(Saved data entries)
┄┄┄┄┄┄┄┄┄┄┄┄┄┄┄┄┄┄┄┄

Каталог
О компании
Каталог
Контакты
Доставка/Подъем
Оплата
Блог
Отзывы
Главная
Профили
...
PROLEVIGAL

┄┄┄┄┄┄┄┄┄┄┄┄┄┄┄┄┄┄┄┄

◆ **WHAT YOU SHOULD DO**
Would you write out the data exactly as it reads?

◆ **TASK RESPONSE**
Каталог
О компании
Каталог
Контакты
Доставка/Подъем
Оплата
Блог
Отзывы
Главная
Профили
...
PROLEVIGAL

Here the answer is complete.